§ Exercise:
From the records below, find each line with the string "Benutzer" and copy it.
Segment Start: Given entries
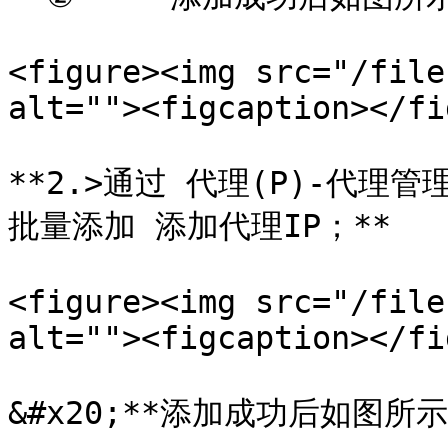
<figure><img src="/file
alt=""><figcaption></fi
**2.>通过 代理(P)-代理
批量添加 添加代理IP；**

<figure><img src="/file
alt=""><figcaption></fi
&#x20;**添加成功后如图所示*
Segment End: Given entries
Segment Start: Given entries
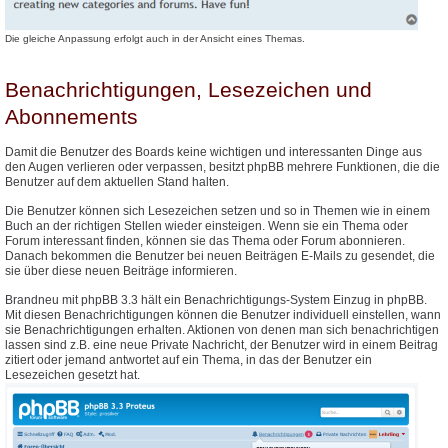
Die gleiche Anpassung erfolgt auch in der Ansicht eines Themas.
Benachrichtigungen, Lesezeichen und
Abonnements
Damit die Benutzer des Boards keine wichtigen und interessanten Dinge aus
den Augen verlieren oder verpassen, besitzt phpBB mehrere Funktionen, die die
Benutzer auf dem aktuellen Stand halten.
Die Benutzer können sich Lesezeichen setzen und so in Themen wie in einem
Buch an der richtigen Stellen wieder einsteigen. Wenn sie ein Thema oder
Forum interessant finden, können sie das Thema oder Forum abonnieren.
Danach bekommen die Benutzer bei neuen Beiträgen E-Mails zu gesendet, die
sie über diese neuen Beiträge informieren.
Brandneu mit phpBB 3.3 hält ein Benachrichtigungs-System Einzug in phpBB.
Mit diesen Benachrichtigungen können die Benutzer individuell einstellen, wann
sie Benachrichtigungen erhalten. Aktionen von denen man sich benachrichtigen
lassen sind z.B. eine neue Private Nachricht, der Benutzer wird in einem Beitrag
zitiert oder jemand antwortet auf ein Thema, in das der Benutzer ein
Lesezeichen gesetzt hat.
Segment End: Given entries
§ Completed exercise:
Damit die Benutzer des Boards keine wichtigen und interessanten Dinge aus
Benutzer auf dem aktuellen Stand halten.
Die Benutzer können sich Lesezeichen setzen und so in Themen wie in einem
Danach bekommen die Benutzer bei neuen Beiträgen E-Mails zu gesendet, die
Mit diesen Benachrichtigungen können die Benutzer individuell einstellen, wann
lassen sind z.B. eine neue Private Nachricht, der Benutzer wird in einem Beitrag
zitiert oder jemand antwortet auf ein Thema, in das der Benutzer ein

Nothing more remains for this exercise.